Önümüzdeki yıllarda İsrail ile Batılı müttefikleri arasında, Kıbrıs ve Yunanistan örneklerinde olduğu gibi, daha fazla ortaklık görmemiz beni şaşırtmaz. Özellikle Kıbrıs ve Yunanistan’da, belki biraz daha az ölçüde İspanya ve İtalya’da, belirgin bir sınır veya cephe zihniyeti göze çarpıyor. Yunanistan, politika belgelerinde Avrupa’nın “kalkanı” olarak tanımlanıyor ve Avrupa’nın “kirli işlerini” yapmak, yani istemediği insanları dışarıda tutmak için bölgeye akan fonlarda bu yaklaşım açıkça görülüyor. Düşünce şöyle görünüyor: Eğer mülteciler, göçmenler veya “istenmeyen” insanlar tarafından bir tür “saldırıya” uğruyorsanız ve İsrail size, bundan para kazanacağı “çözümler” sunuyorsa, bu durum mükemmel bir ortaklık oluşturuyor.
Avrupa’nın sınır muhafızı olan ve deniz ve kara yoluyla sınırları aşmaya çalışan binlerce insanın doğrudan veya dolaylı olarak yaşamını yitirmesinden sorumlu olan Frontex ile İsrailli teknoloji şirketlerinin işbirliğine dair neler biliyoruz?
Frontex, kısmen yönetim yapısı nedeniyle çok önemli bir aktör; ne bir devlet kurumu ne de özel sektör şirketi olarak tanımlanabiliyor, bu nedenle adeta “üçüncü bir aktör” konumunda.
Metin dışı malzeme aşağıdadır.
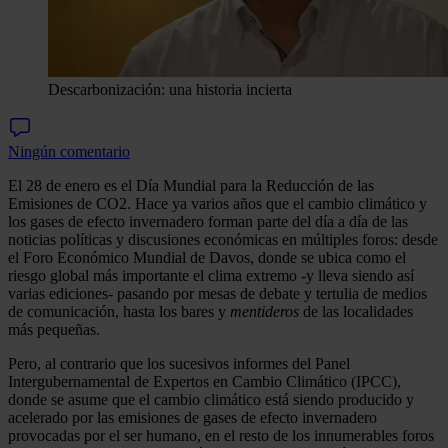
Descarbonización: una historia incierta
Ningún comentario
El 28 de enero es el Día Mundial para la Reducción de las
Emisiones de CO2. Hace ya varios años que el cambio climático y
los gases de efecto invernadero forman parte del día a día de las
noticias políticas y discusiones económicas en múltiples foros: desde
el Foro Económico Mundial de Davos, donde se ubica como el
riesgo global más importante el clima extremo -y lleva siendo así
varias ediciones- pasando por mesas de debate y tertulia de medios
de comunicación, hasta los bares y
mentideros
de las localidades
más pequeñas.
Pero, al contrario que los sucesivos informes del Panel
Intergubernamental de Expertos en Cambio Climático (IPCC),
donde se asume que el cambio climático está siendo producido y
acelerado por las emisiones de gases de efecto invernadero
provocadas por el ser humano, en el resto de los innumerables foros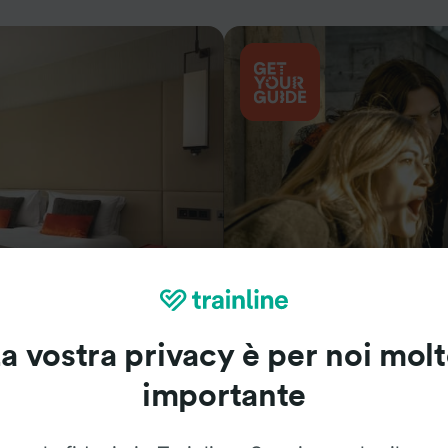
Cosa vedere
a vostra privacy è per noi mol
importante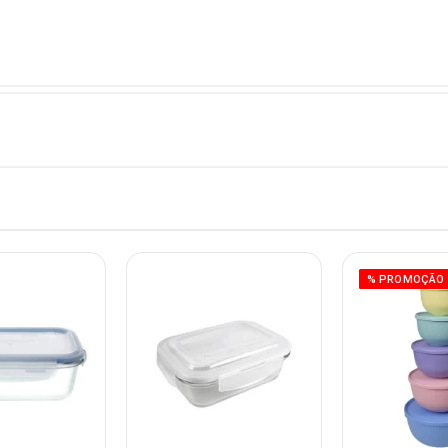
% PROMOÇÃO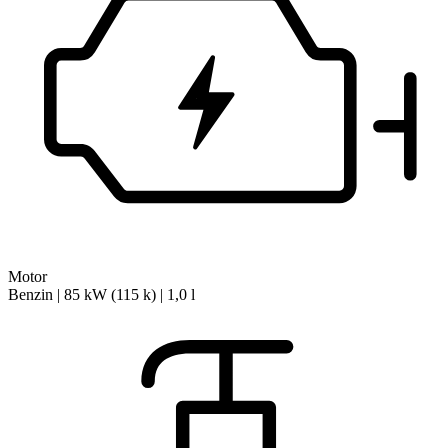
Motor
Benzin | 85 kW (115 k) | 1,0 l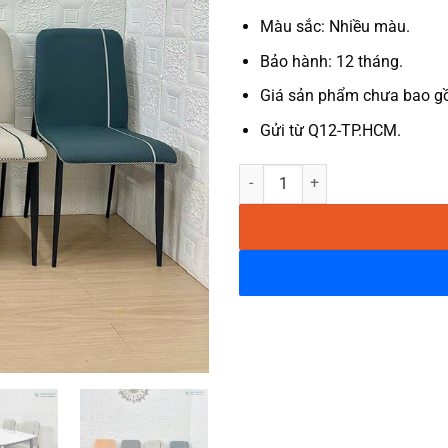
Màu sắc: Nhiều màu.
Bảo hành: 12 tháng.
Giá sản phẩm chưa bao gồ
Gửi từ Q12-TP.HCM.
Ghế ăn bọc da chân sắt Zena LA4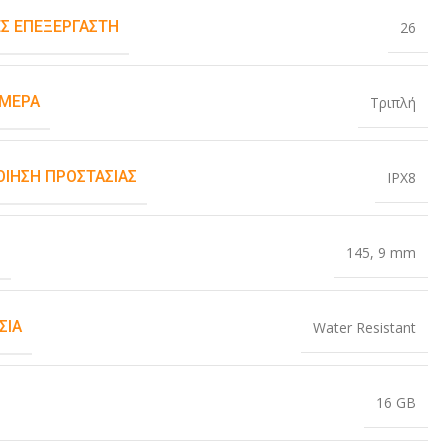
Σ ΕΠΕΞΕΡΓΑΣΤΉ
26
ΆΜΕΡΑ
Τριπλή
ΟΊΗΣΗ ΠΡΟΣΤΑΣΊΑΣ
IPX8
Σ
145
,
9 mm
ΣΊΑ
Water Resistant
16 GB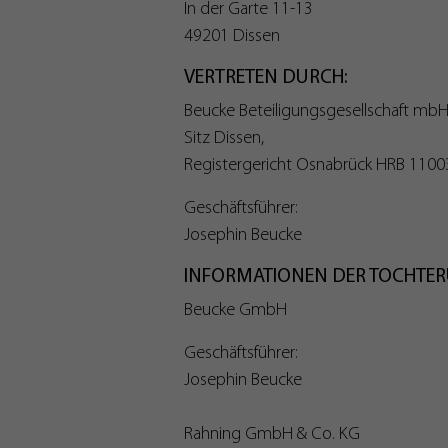
In der Garte 11-13
49201 Dissen
VERTRETEN DURCH:
Beucke Beteiligungsgesellschaft mbH
Sitz Dissen,
Registergericht Osnabrück HRB 1100
Geschäftsführer:
Josephin Beucke
INFORMATIONEN DER TOCHTE
Beucke GmbH
Geschäftsführer:
Josephin Beucke
Rahning GmbH & Co. KG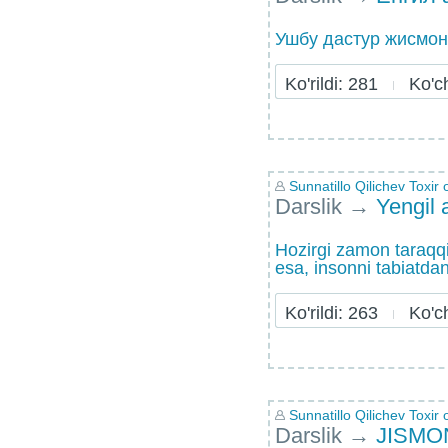
Ушбу дастур жисмони
Ko'rildi: 281
Ko'chi
Sunnatillo Qilichev Toxir o
Darslik
→
Yengil a
Hozirgi zamon taraqqi
esa, insonni tabiatda
Ko'rildi: 263
Ko'chi
Sunnatillo Qilichev Toxir o
Darslik
→
JISMO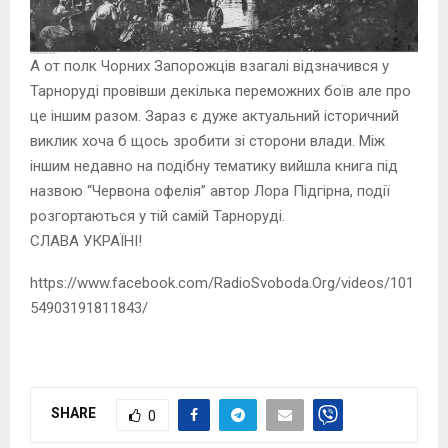
А от полк Чорних Запорожців взагалі відзначився у
Тарноруді провівши декілька переможних боїв але про
це іншим разом. Зараз є дуже актуальний історичний
виклик хоча б щось зробити зі сторони влади. Між
іншим недавно на подібну тематику вийшла книга під
назвою “Червона офелія” автор Лора Підгірна, події
розгортаються у тій самій Тарноруді.
СЛАВА УКРАЇНІ!
https://www.facebook.com/RadioSvoboda.Org/videos/101
54903191811843/
SHARE
0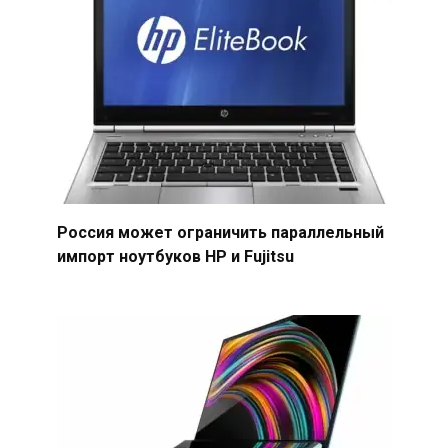
Россия может ограничить параллельный
импорт ноутбуков HP и Fujitsu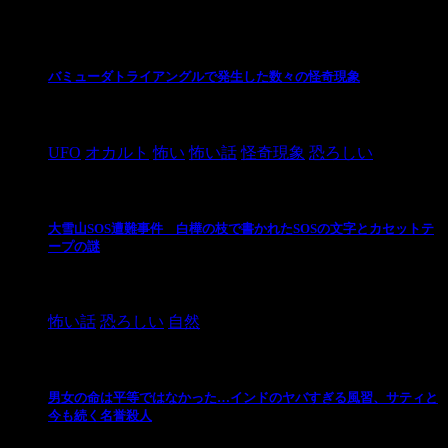
最新の投稿
バミューダトライアングルで発生した数々の怪奇現象
2024/10/28
UFO
オカルト
怖い
怖い話
怪奇現象
恐ろしい
大雪山SOS遭難事件 白樺の枝で書かれたSOSの文字とカセットテ
ープの謎
2024/10/20
怖い話
恐ろしい
自然
男女の命は平等ではなかった…インドのヤバすぎる風習、サティと
今も続く名誉殺人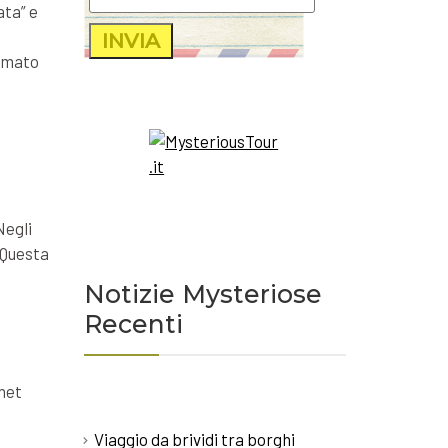
ata” e
o
ermato
Negli
 Questa
Notizie Mysteriose
Recenti
rnet
Viaggio da brividi tra borghi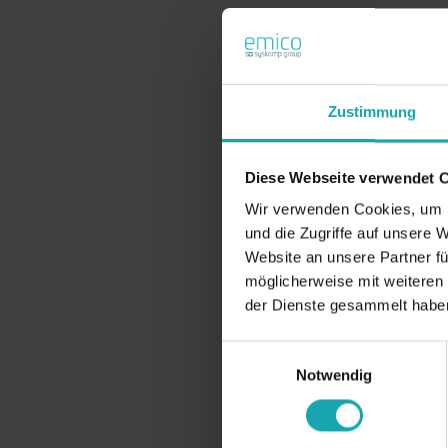
Zustimmung
Diese Webseite verwendet 
Wir verwenden Cookies, um I
und die Zugriffe auf unsere 
Website an unsere Partner fü
möglicherweise mit weiteren
der Dienste gesammelt habe
Einwilligungsauswahl
Notwendig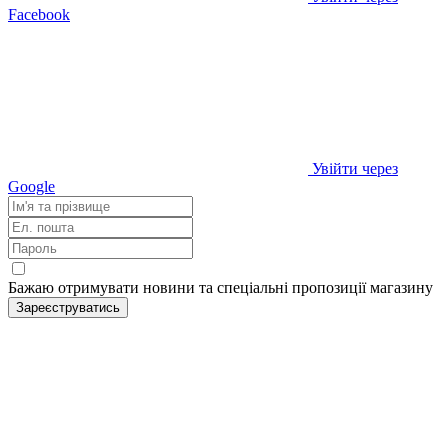
Facebook
Увійти через
Google
Бажаю отримувати новини та спеціальні пропозиції
магазину
Зареєструватись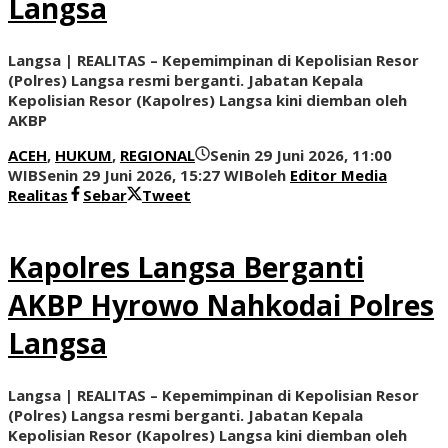
Langsa
Langsa | REALITAS – Kepemimpinan di Kepolisian Resor
(Polres) Langsa resmi berganti. Jabatan Kepala
Kepolisian Resor (Kapolres) Langsa kini diemban oleh
AKBP
ACEH
,
HUKUM
,
REGIONAL
Senin 29 Juni 2026, 11:00
WIB
Senin 29 Juni 2026, 15:27 WIB
oleh
Editor Media
Realitas
Sebar
Tweet
Kapolres Langsa Berganti
AKBP Hyrowo Nahkodai Polres
Langsa
Langsa | REALITAS – Kepemimpinan di Kepolisian Resor
(Polres) Langsa resmi berganti. Jabatan Kepala
Kepolisian Resor (Kapolres) Langsa kini diemban oleh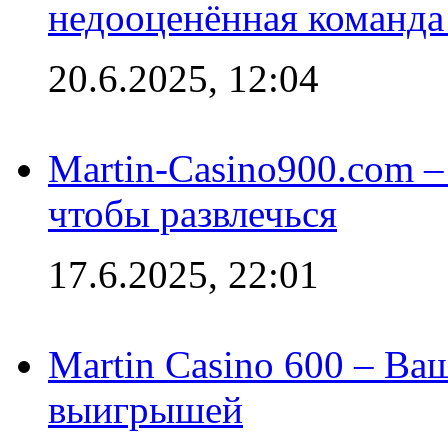
недооценённая команда
20.6.2025, 12:04
Martin-Casino900.com –
чтобы развлечься
17.6.2025, 22:01
Martin Casino 600 – Ва
выигрышей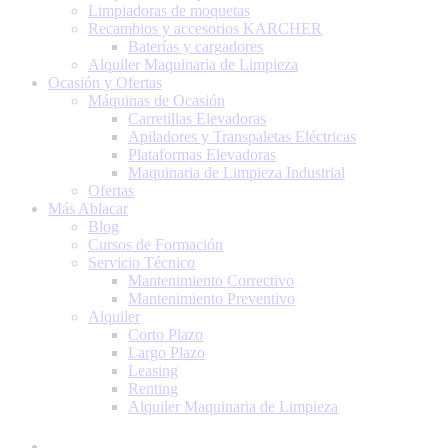
Limpiadoras de moquetas
Recambios y accesorios KARCHER
Baterías y cargadores
Alquiler Maquinaria de Limpieza
Ocasión y Ofertas
Máquinas de Ocasión
Carretillas Elevadoras
Apiladores y Transpaletas Eléctricas
Plataformas Elevadoras
Maquinaria de Limpieza Industrial
Ofertas
Más Ablacar
Blog
Cursos de Formación
Servicio Técnico
Mantenimiento Correctivo
Mantenimiento Preventivo
Alquiler
Corto Plazo
Largo Plazo
Leasing
Renting
Alquiler Maquinaria de Limpieza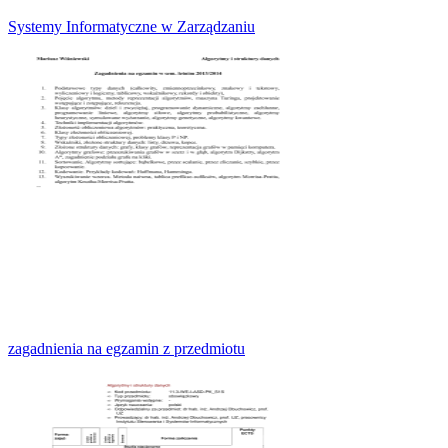
Systemy Informatyczne w Zarządzaniu
zagadnienia na egzamin z przedmiotu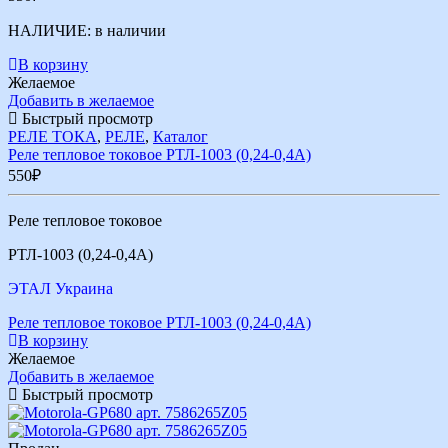
НАЛИЧИЕ:
в наличии
В корзину
Желаемое
Добавить в желаемое
Быстрый просмотр
РЕЛЕ ТОКА
,
РЕЛЕ
,
Каталог
Реле тепловое токовое РТЛ-1003 (0,24-0,4А)
550
₽
Реле тепловое токовое
РТЛ-1003 (0,24-0,4А)
ЭТАЛ Украина
Реле тепловое токовое РТЛ-1003 (0,24-0,4А)
В корзину
Желаемое
Добавить в желаемое
Быстрый просмотр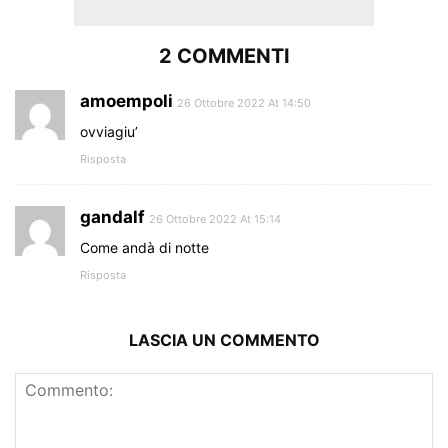
2 COMMENTI
amoempoli
26 Ottobre 2022 At 14:50
ovviagiu’
Risposta
gandalf
26 Ottobre 2022 At 15:14
Come andà di notte
Risposta
LASCIA UN COMMENTO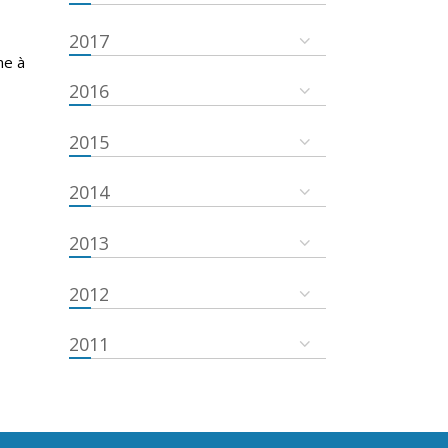
2017
ne à
2016
2015
2014
2013
2012
2011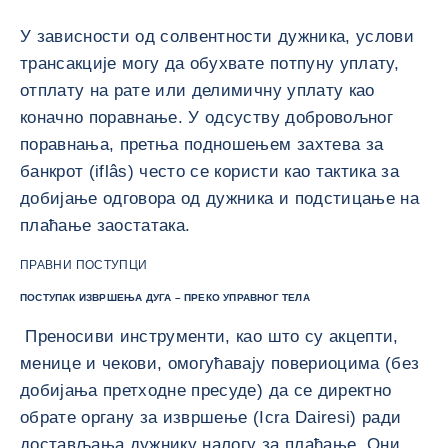
У зависности од солвентности дужника, услови
трансакције могу да обухвате потпуну уплату,
отплату на рате или делимичну уплату као
коначно поравнање. У одсуству добровољног
поравнања, претња подношењем захтева за
банкрот (iflâs) често се користи као тактика за
добијање одговора од дужника и подстицање на
плаћање заостатака.
ПРАВНИ ПОСТУПЦИ
ПОСТУПАК ИЗВРШЕЊА ДУГА – ПРЕКО УПРАВНОГ ТЕЛА
Преносиви инструменти, као што су акцепти,
менице и чекови, омогућавају повериоцима (без
добијања претходне пресуде) да се директно
обрате органу за извршење (Icra Dairesi) ради
достављања дужнику налогу за плаћање. Они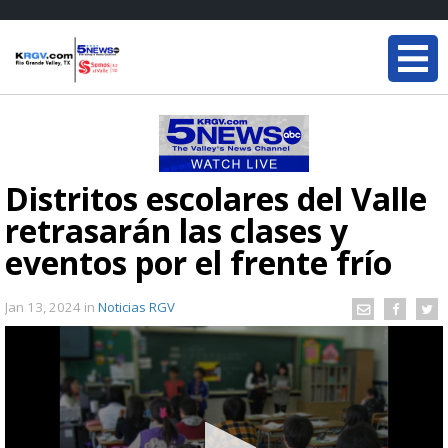
Distritos escolares del Valle
retrasarán las clases y
eventos por el frente frío
Jan 13, 2024
in
Noticias RGV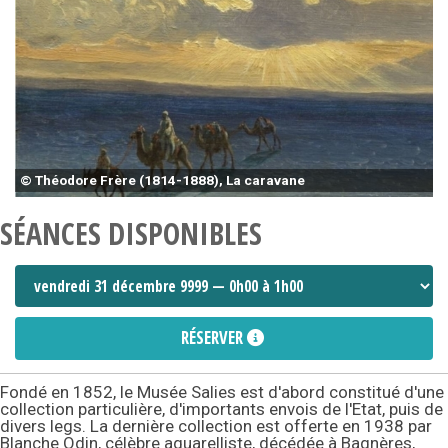
© Théodore Frère (1814-1888), La caravane
SÉANCES DISPONIBLES
RÉSERVER
Fondé en 1852, le Musée Salies est d'abord constitué d'une
collection particulière, d'importants envois de l'Etat, puis de
divers legs. La dernière collection est offerte en 1938 par
Blanche Odin, célèbre aquarelliste, décédée à Bagnères,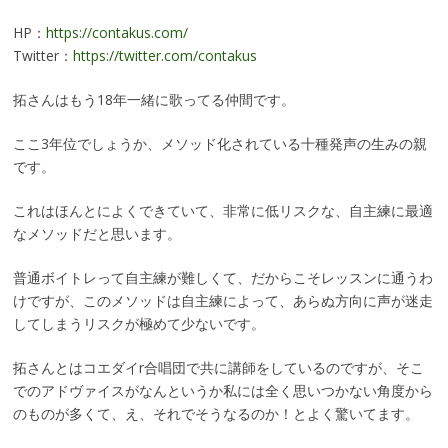
HP：
https://contakus.com/
Twitter：
https://twitter.com/contakus
拓さんはもう18年一緒に歌ってる仲間です。
ここ3年位でしょうか、メソッド化されている十種発声の生みの親
です。
これはほんとによくできていて、非常に低リスクな、自主練に最適
なメソッドだと思います。
普通ボイトレって自主練が難しくて、だからこそレッスンに通うわ
けですが、このメソッドは自主練によって、あらぬ方向に声が迷走
してしまうリスクが極めて少ないです。
拓さんとはコエダイr合唱団で共に講師をしているのですが、そこ
でのアドヴァイスがなんというか私には全く思いつかない角度から
のものが多くて、え、それでそうなるのか！とよく驚いてます。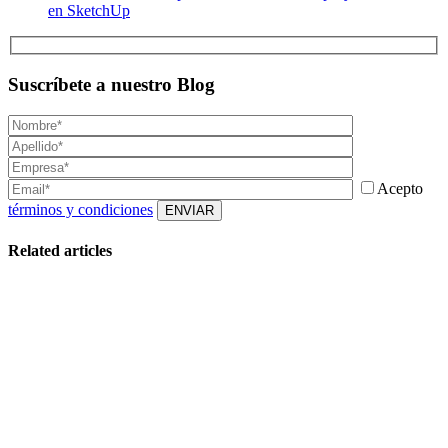
en SketchUp
Suscríbete a nuestro Blog
Acepto
términos y condiciones
Related articles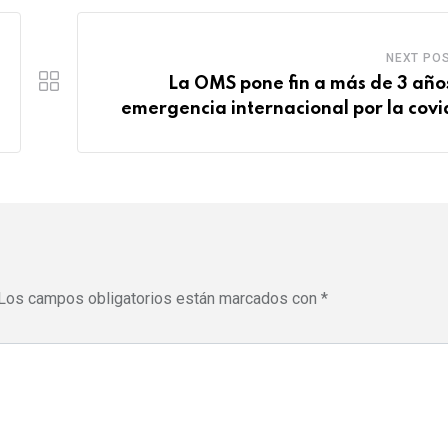
e
s
d
b
r
a
l
NEXT PO
e
p
e
La OMS pone fin a más de 3 año
s
p
U
emergencia internacional por la covi
t
p
o
n
Los campos obligatorios están marcados con
*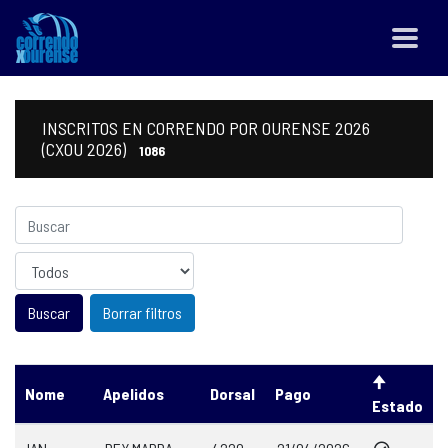
INSCRITOS EN CORRENDO POR OURENSE 2026
(CXOU 2026)
1086
Sexo
Borrar filtros
Nome
Apelidos
Dorsal
Pago
Estado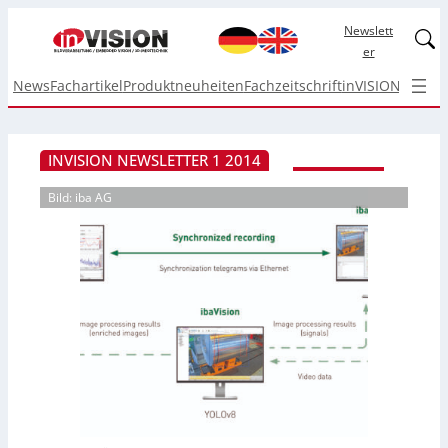
Newslett
Linked
er
News
Fachartikel
Produktneuheiten
Fachzeitschrift
inVISION Top I
INVISION NEWSLETTER 1 2014
Bild: iba AG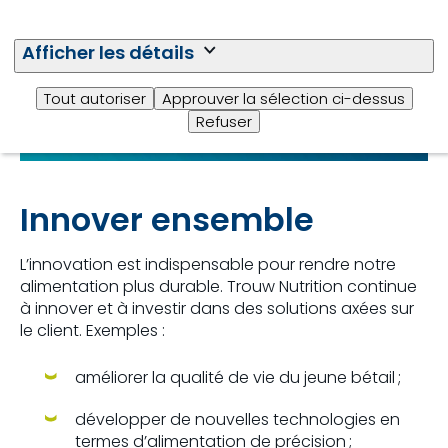
Afficher les détails
Tout autoriser
Approuver la sélection ci-dessus
Refuser
Innover ensemble
L’innovation est indispensable pour rendre notre
alimentation plus durable. Trouw Nutrition continue
à innover et à investir dans des solutions axées sur
le client. Exemples :
améliorer la qualité de vie du jeune bétail ;
développer de nouvelles technologies en
termes d’alimentation de précision ;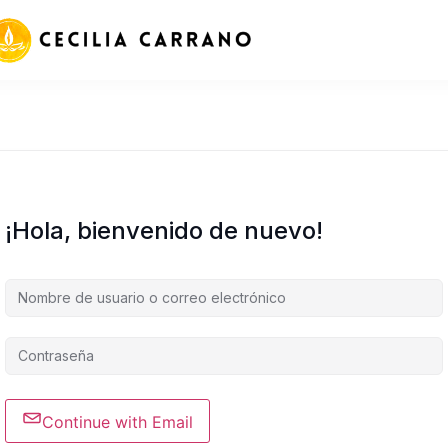
¡Hola, bienvenido de nuevo!
Continue with Email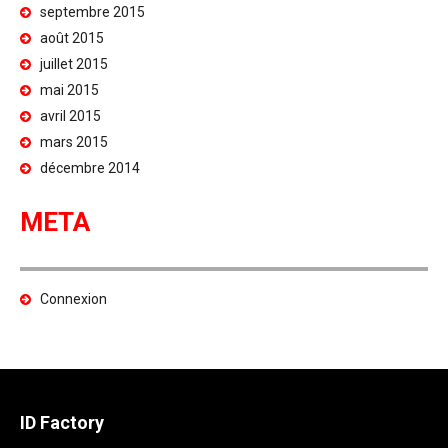
septembre 2015
août 2015
juillet 2015
mai 2015
avril 2015
mars 2015
décembre 2014
META
Connexion
ID Factory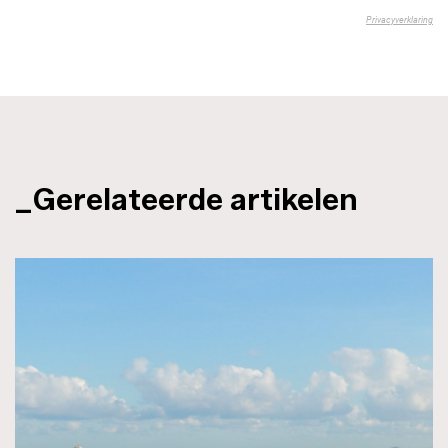
_Gerelateerde artikelen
Frontex’i yasa dışı geri itme operasyonlarıyla ilişkilendirmeye yönelik birçok soruşturma ve dava yürütüldü. Ancak bir nevi “belirsiz” bir aktör olduğu için, karar alma yetkisi ve faaliyet alanı, örneğin Avrupa Birliği’ne üye bir devlet kurumu olan Yunanistan Sahil Güvenlik Teşkilatı’ndan bile çok daha geniş.
Bu güç, Frontex’in teknolojiye olan bağımlılığıyla daha da pekişiyor. Frontex, teknolojiyi kullanma konusundaki açıklığı ve daha fazla teknoloji kullanma isteğiyle dikkat çekiyor. Örneğin, birkaç yıl önce bir özel sektör aktörü olan RAND Corporation’a bir çalışma sipariş ederek yapay zekâyı operasyonlarında nasıl kullanabileceğini araştırtmıştı. Bu çalışma, sınır ihlallerini engelleme ve gözetim için yapay zekânın kullanımını ele alıyordu.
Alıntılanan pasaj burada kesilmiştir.